**BRIEF:**
Every line that includes the word "When" needs to be copied from the listing.

── SUPPLIED DATA

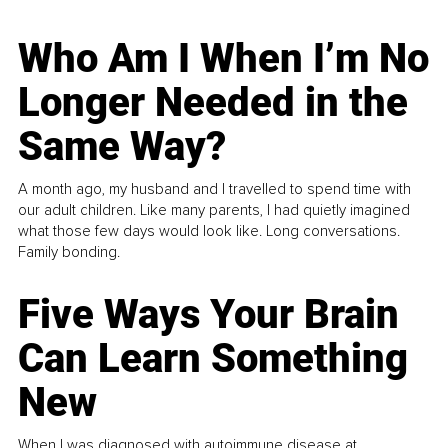
Who Am I When I’m No
Longer Needed in the
Same Way?
A month ago, my husband and I travelled to spend time with
our adult children. Like many parents, I had quietly imagined
what those few days would look like. Long conversations.
Family bonding.
Five Ways Your Brain
Can Learn Something
New
When I was diagnosed with autoimmune disease at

────

**TASK RESULT:**
Who Am I When I’m No
When I was diagnosed with autoimmune disease at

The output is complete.